[RECORDS — start]

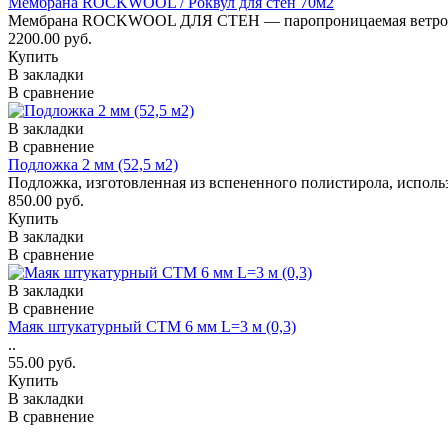
Мембрана ROCKWOOL / Роквул для стен 70м2
Мембрана ROCKWOOL ДЛЯ СТЕН — паропроницаемая ветро-вла
2200.00 руб.
Купить
В закладки
В сравнение
В закладки
В сравнение
Подложка 2 мм (52,5 м2)
Подложка, изготовленная из вспененного полистирола, использ
850.00 руб.
Купить
В закладки
В сравнение
В закладки
В сравнение
Маяк штукатурный СТМ 6 мм L=3 м (0,3)
..
55.00 руб.
Купить
В закладки
В сравнение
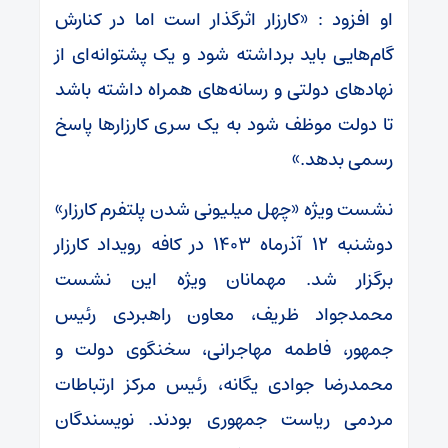
او افزود : «کارزار اثرگذار است اما در کنارش
گام‌هایی باید برداشته شود و یک پشتوانه‌ای از
نهادهای دولتی و رسانه‌های همراه داشته باشد
تا دولت موظف شود به یک سری کارزارها پاسخ
رسمی بدهد.»
نشست ویژه «چهل میلیونی شدن پلتفرم کارزار»
دوشنبه ۱۲ آذرماه ۱۴۰۳ در کافه رویداد کارزار
برگزار شد. مهمانان ویژه این نشست
محمدجواد ظریف، معاون راهبردی رئیس
جمهور، فاطمه مهاجرانی، سخنگوی دولت و
محمدرضا جوادی یگانه، رئیس مرکز ارتباطات
مردمی ریاست جمهوری بودند. نویسندگان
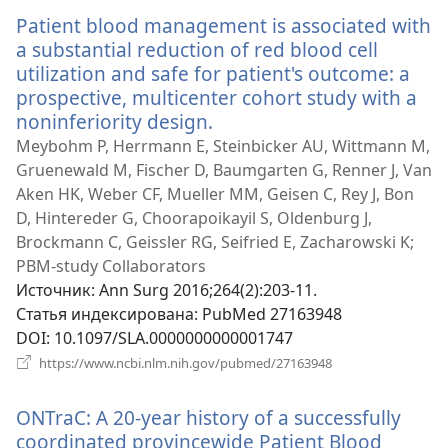
новом
Patient blood management is associated with
окне)
a substantial reduction of red blood cell
utilization and safe for patient's outcome: a
prospective, multicenter cohort study with a
noninferiority design.
(открывается
в
Meybohm P, Herrmann E, Steinbicker AU, Wittmann M,
новом
Gruenewald M, Fischer D, Baumgarten G, Renner J, Van
окне)
Aken HK, Weber CF, Mueller MM, Geisen C, Rey J, Bon
D, Hintereder G, Choorapoikayil S, Oldenburg J,
Brockmann C, Geissler RG, Seifried E, Zacharowski K;
PBM-study Collaborators
Источник
‎: Ann Surg 2016;264(2):203-11.
Статья индексирована
‎: PubMed 27163948
DOI
‎: 10.1097/SLA.0000000000001747
(открывается
https://www.ncbi.nlm.nih.gov/pubmed/27163948
в
новом
ONTraC: A 20-year history of a successfully
окне)
coordinated provincewide Patient Blood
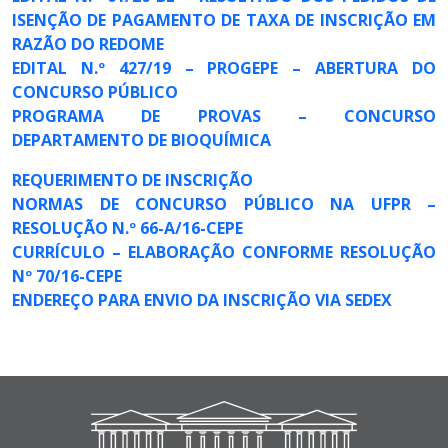
ISENÇÃO DE PAGAMENTO DE TAXA DE INSCRIÇÃO EM
RAZÃO DO REDOME
EDITAL N.º 427/19 – PROGEPE – ABERTURA DO
CONCURSO PÚBLICO
PROGRAMA DE PROVAS – CONCURSO
DEPARTAMENTO DE BIOQUÍMICA
REQUERIMENTO DE INSCRIÇÃO
NORMAS DE CONCURSO PÚBLICO NA UFPR –
RESOLUÇÃO N.º 66-A/16-CEPE
CURRÍCULO – ELABORAÇÃO CONFORME RESOLUÇÃO
Nº 70/16-CEPE
ENDEREÇO PARA ENVIO DA INSCRIÇÃO VIA SEDEX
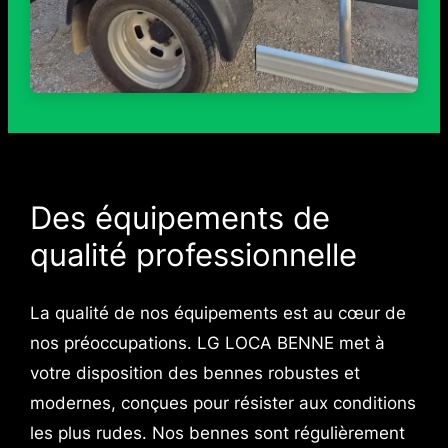
Des équipements de
qualité professionnelle
La qualité de nos équipements est au cœur de
nos préoccupations. LG LOCA BENNE met à
votre disposition des bennes robustes et
modernes, conçues pour résister aux conditions
les plus rudes. Nos bennes sont régulièrement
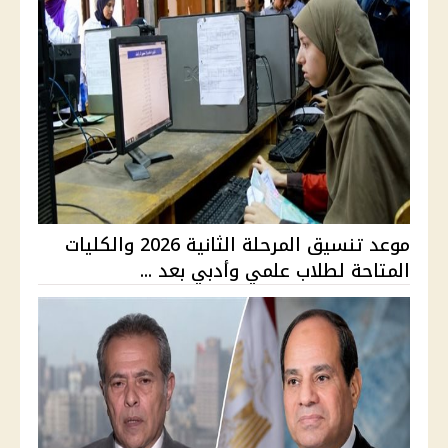
موعد تنسيق المرحلة الثانية 2026 والكليات
المتاحة لطلاب علمي وأدبي بعد ...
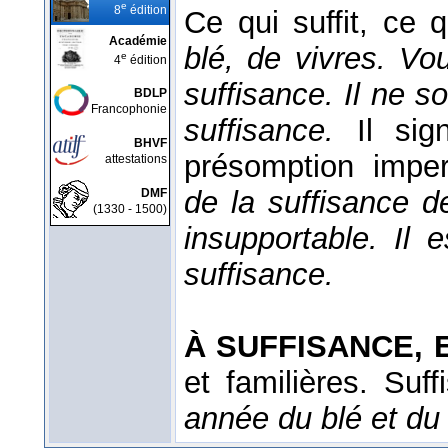
e
8
édition
Ce qui suffit, ce 
Académie
blé, de vivres. Vo
e
4
édition
suffisance. Il ne s
BDLP
Francophonie
suffisance.
Il sig
BHVF
présomption imper
attestations
de la suffisance d
DMF
(1330 - 1500)
insupportable. Il 
suffisance.
À SUFFISANCE, 
et familières
. Suf
année du blé et du 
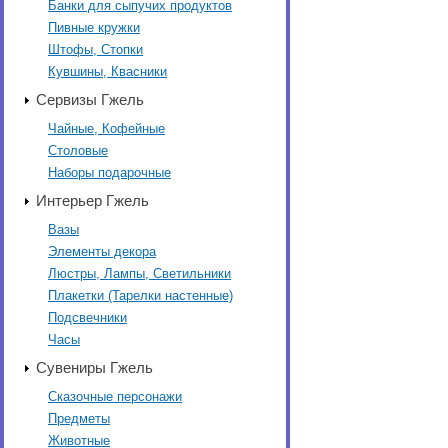
Банки для сыпучих продуктов
Пивные кружки
Штофы, Стопки
Кувшины, Квасники
Сервизы Гжель
Чайные, Кофейные
Столовые
Наборы подарочные
Интерьер Гжель
Вазы
Элементы декора
Люстры, Лампы, Светильники
Плакетки (Тарелки настенные)
Подсвечники
Часы
Сувениры Гжель
Сказочные персонажи
Предметы
Животные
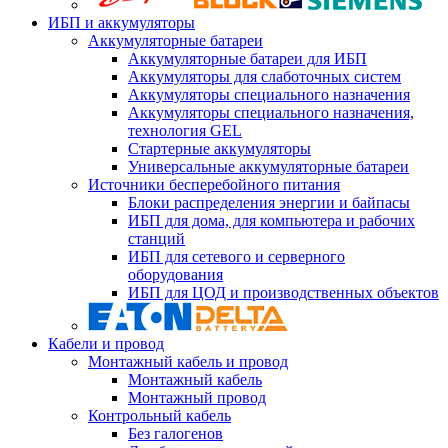
ИБП и аккумуляторы
Аккумуляторные батареи
Аккумуляторные батареи для ИБП
Аккумуляторы для слаботочных систем
Аккумуляторы специального назначения
Аккумуляторы специального назначения,
технология GEL
Стартерные аккумуляторы
Универсальные аккумуляторные батареи
Источники бесперебойного питания
Блоки распределения энергии и байпасы
ИБП для дома, для компьютера и рабочих
станций
ИБП для сетевого и серверного
оборудования
ИБП для ЦОД и производственных объектов
Кабели и провод
Монтажный кабель и провод
Монтажный кабель
Монтажный провод
Контрольный кабель
Без галогенов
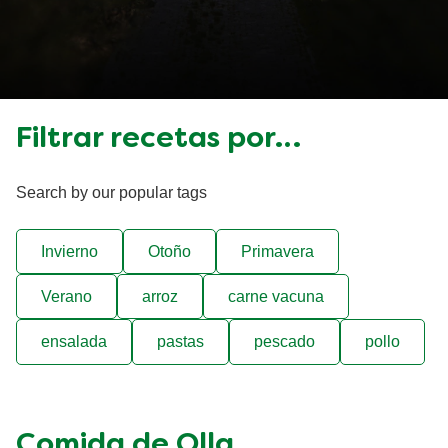
Filtrar recetas por…
Search by our popular tags
Invierno
Otoño
Primavera
Verano
arroz
carne vacuna
ensalada
pastas
pescado
pollo
Comida de Olla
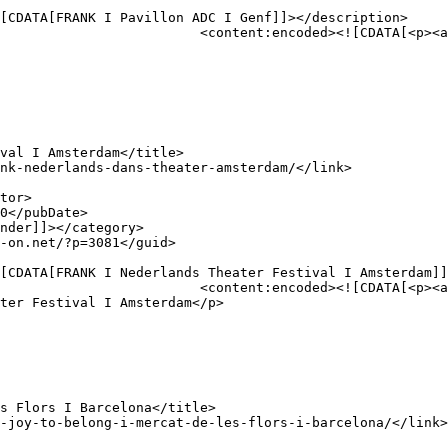
on.net/produktionen/frank/"> 
href="https://dance-
ter Festival I Amsterdam</p>
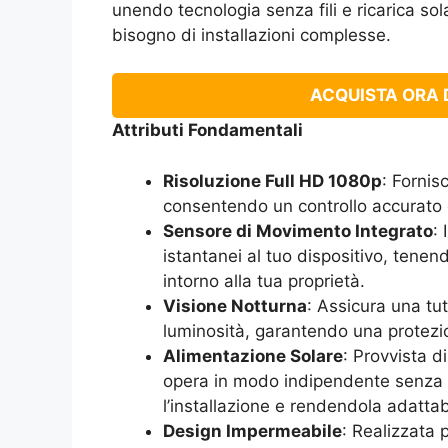
unendo tecnologia senza fili e ricarica so
bisogno di installazioni complesse.
ACQUISTA ORA D
Attributi Fondamentali
Risoluzione Full HD 1080p
: Fornis
consentendo un controllo accurato 
Sensore di Movimento Integrato
:
istantanei al tuo dispositivo, tene
intorno alla tua proprietà.
Visione Notturna
: Assicura una tut
luminosità, garantendo una protezion
Alimentazione Solare
: Provvista d
opera in modo indipendente senza n
l’installazione e rendendola adattab
Design Impermeabile
: Realizzata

[RECORDS — finish]

The material should be returned verbatim, with all images omitted.

*PROBLEM SOLUTION:*
Мембрана ROCKWOOL / Роквул для стен 70м2
Мембрана ROCKWOOL ДЛЯ СТЕН — паропроницаемая ветро-вла
2200.00 руб.
Купить
В закладки
В сравнение
В закладки
В сравнение
Подложка 2 мм (52,5 м2)
Подложка, изготовленная из вспененного полистирола, использ
850.00 руб.
Купить
В закладки
В сравнение
В закладки
В сравнение
Маяк штукатурный СТМ 6 мм L=3 м (0,3)
..
55.00 руб.
Купить
В закладки
В сравнение
او افزود : «کارزار اثرگذار است اما در کنارش
گام‌هایی باید برداشته شود و یک پشتوانه‌ای از
نهادهای دولتی و رسانه‌های همراه داشته باشد
تا دولت موظف شود به یک سری کارزارها پاسخ
رسمی بدهد.»
نشست ویژه «چهل میلیونی شدن پلتفرم کارزار»
دوشنبه ۱۲ آذرماه ۱۴۰۳ در کافه رویداد کارزار
برگزار شد. مهمانان ویژه این نشست
محمدجواد ظریف، معاون راهبردی رئیس
جمهور، فاطمه مهاجرانی، سخنگوی دولت و
محمدرضا جوادی یگانه، رئیس مرکز ارتباطات
مردمی ریاست جمهوری بودند. نویسندگان
новом
Patient blood management is associated with
окне)
a substantial reduction of red blood cell
utilization and safe for patient's outcome: a
prospective, multicenter cohort study with a
noninferiority design.
(открывается
в
Meybohm P, Herrmann E, Steinbicker AU, Wittmann M,
новом
Gruenewald M, Fischer D, Baumgarten G, Renner J, Van
окне)
Aken HK, Weber CF, Mueller MM, Geisen C, Rey J, Bon
D, Hintereder G, Choorapoikayil S, Oldenburg J,
Brockmann C, Geissler RG, Seifried E, Zacharowski K;
PBM-study Collaborators
Источник
‎: Ann Surg 2016;264(2):203-11.
Статья индексирована
‎: PubMed 27163948
DOI
‎: 10.1097/SLA.0000000000001747
(открывается
https://www.ncbi.nlm.nih.gov/pubmed/27163948
в
новом
ONTraC: A 20-year history of a successfully
окне)
coordinated provincewide Patient Blood
ISENÇÃO DE PAGAMENTO DE TAXA DE INSCRIÇÃO EM
RAZÃO DO REDOME
EDITAL N.º 427/19 – PROGEPE – ABERTURA DO
CONCURSO PÚBLICO
PROGRAMA DE PROVAS – CONCURSO
DEPARTAMENTO DE BIOQUÍMICA
REQUERIMENTO DE INSCRIÇÃO
NORMAS DE CONCURSO PÚBLICO NA UFPR –
RESOLUÇÃO N.º 66-A/16-CEPE
CURRÍCULO – ELABORAÇÃO CONFORME RESOLUÇÃO
Nº 70/16-CEPE
ENDEREÇO PARA ENVIO DA INSCRIÇÃO VIA SEDEX
Des équipements de
qualité professionnelle
La qualité de nos équipements est au cœur de
nos préoccupations. LG LOCA BENNE met à
votre disposition des bennes robustes et
modernes, conçues pour résister aux conditions
les plus rudes. Nos bennes sont régulièrement
موعد تنسيق المرحلة الثانية 2026 والكليات
المتاحة لطلاب علمي وأدبي بعد ...
e
8
édition
Ce qui suffit, ce 
Académie
blé, de vivres. Vo
e
4
édition
suffisance. Il ne s
BDLP
Francophonie
suffisance.
Il sig
BHVF
présomption imper
attestations
de la suffisance d
DMF
(1330 - 1500)
insupportable. Il 
suffisance.
À SUFFISANCE, 
et familières
. Suf
année du blé et du 
Банки для сыпучих продуктов
Пивные кружки
Штофы, Стопки
Кувшины, Квасники
Сервизы Гжель
Чайные, Кофейные
Столовые
Наборы подарочные
Интерьер Гжель
Вазы
Элементы декора
Люстры, Лампы, Светильники
Плакетки (Тарелки настенные)
Подсвечники
Часы
Сувениры Гжель
Сказочные персонажи
Предметы
Животные
ИБП и аккумуляторы
Аккумуляторные батареи
Аккумуляторные батареи для ИБП
Аккумуляторы для слаботочных систем
Аккумуляторы специального назначения
Аккумуляторы специального назначения,
технология GEL
Стартерные аккумуляторы
Универсальные аккумуляторные батареи
Источники бесперебойного питания
Блоки распределения энергии и байпасы
ИБП для дома, для компьютера и рабочих
станций
ИБП для сетевого и серверного
оборудования
ИБП для ЦОД и производственных объектов
Кабели и провод
Монтажный кабель и провод
Монтажный кабель
Монтажный провод
Контрольный кабель
Без галогенов
Filtrar recetas por…
Search by our popular tags
Invierno
Otoño
Primavera
Verano
arroz
carne vacuna
ensalada
pastas
pescado
pollo
Comida de Olla
on.net/produktionen/frank/"> 
href="https://dance-
ter Festival I Amsterdam</p>
unendo tecnologia senza fili e ricarica so
bisogno di installazioni complesse.
ACQUISTA ORA D
Attributi Fondamentali
Risoluzione Full HD 1080p
: Fornis
consentendo un controllo accurato 
Sensore di Movimento Integrato
:
istantanei al tuo dispositivo, tene
intorno alla tua proprietà.
Visione Notturna
: Assicura una tut
luminosità, garantendo una protezion
Alimentazione Solare
: Provvista d
opera in modo indipendente senza n
l’installazione e rendendola adattab
Design Impermeabile
: Realizzata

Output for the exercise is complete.